Pour les défenseurs des droits de l’homme, le durcissement de la politique migratoire opéré par le gouvernement conservateur depuis plus d’un an ne peut que conduire à des nouvelles tragédies, obligeant les exilés à emprunter des routes plus périlleuses. « Les refoulements et les conditions d’accueil déplorables dans les camps sur les îles comme moyen de dissuasion n’ont que pour résultat de réduire les arrivées par les chemins les plus sûrs », constate Efi Latsoudi, de l’ONG Refugee Support Aegean.

« Stratégie systématique »

Tommy Olsen, fondateur de l’ONG norvégienne Aegean Boat Report, soutient qu’il existe « une stratégie systématique de pushbacks mise en place par le gouvernement grec qui conduit les réfugiés à emprunter d’autres voies vers l’Europe ». Il estime que « le nombre de refoulements effectué en 2021 est en augmentation, 622 cas impliquant 15 589 personnes alors qu’en 2020 il y en a eu 324 avec 9 741 réfugiés refoulés ». La Commission européenne a appelé Athènes à mettre en place un mécanisme indépendant pour enquêter sur ces violations aux frontières.
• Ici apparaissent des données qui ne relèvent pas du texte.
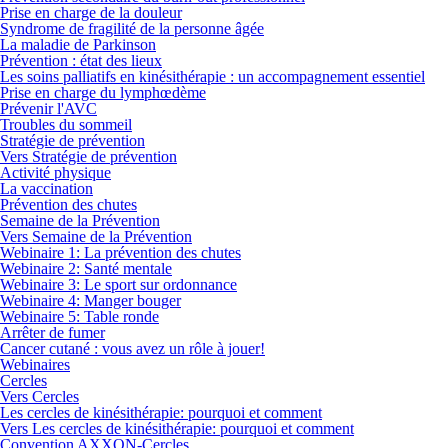
Prise en charge de la douleur
Syndrome de fragilité de la personne âgée
La maladie de Parkinson
Prévention : état des lieux
Les soins palliatifs en kinésithérapie : un accompagnement essentiel
Prise en charge du lymphœdème
Prévenir l'AVC
Troubles du sommeil
Stratégie de prévention
Vers Stratégie de prévention
Activité physique
La vaccination
Prévention des chutes
Semaine de la Prévention
Vers Semaine de la Prévention
Webinaire 1: La prévention des chutes
Webinaire 2: Santé mentale
Webinaire 3: Le sport sur ordonnance
Webinaire 4: Manger bouger
Webinaire 5: Table ronde
Arrêter de fumer
Cancer cutané : vous avez un rôle à jouer!
Webinaires
Cercles
Vers Cercles
Les cercles de kinésithérapie: pourquoi et comment
Vers Les cercles de kinésithérapie: pourquoi et comment
Convention AXXON-Cercles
Mais le gouvernement grec a toujours nié ces accusations.

Autre souci de taille pour M. Olsen, qui a peur que ces naufrages se multiplient : « Les ONG menant des opérations de secours en mer ne peuvent plus travailler comme avant. » En septembre, une nouvelle loi a en effet interdit aux ONG d’entreprendre des sauvetages en mer, à moins qu’elles ne travaillent en étroite collaboration avec les gardes-côtes. Le non-respect est passible d’une amende d’au moins 500 euros par participant, d’au moins 3 000 euros pour l’organisation et d’une peine de prison minimale pouvant aller jusqu’à un an.